Part Memoir; Part Critique of Veterinary Science and Completely Enjoyable
I grew up in the Boston area and actually remember my parents using Angell Hospital for a dog we owned that had been hit by a car. That was back in the mid 1960s and it was the place to go then, and apparently it is still the place to go if you need care that exceeds that of a local veterinarian.

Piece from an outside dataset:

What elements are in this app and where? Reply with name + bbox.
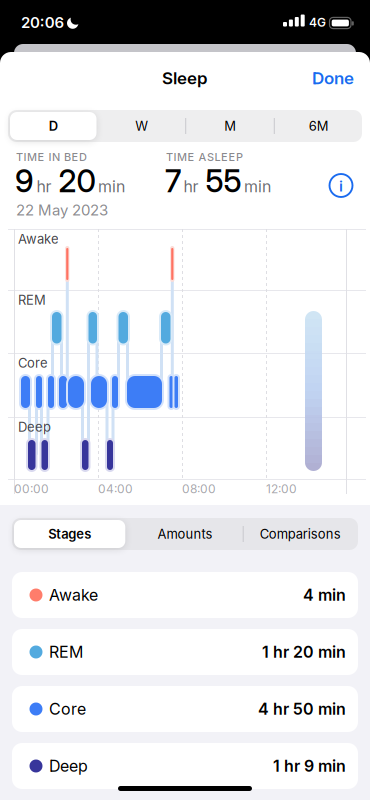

Dr. Trout takes the reader on not only a tour of the hospital, by way of rounds and consultations, but also a tour of the owners of the pets involved and the feelings generated by pet lovers for their pets. During his examination he places, front and center, many of the issues in the industry today. How much are you willing to pay, how much are you able to pay, and what is really best for the animal? All three are distinct and separate questions that Trout feels people in the veterinary profession have to be aware of. And these are only three of the many he poses.
Dr. Trout exemplifies the type of surgeon you would want working to save your pets life and comes across as caring and involved. The book is emotional and I was laughing one moment and crying the next. I could and did sympathize with owners as well as with the pets and with the doctors involved. Whatever else this book does, it will make you think about a lot of things that need to be thought about. And it will entertain you along the way.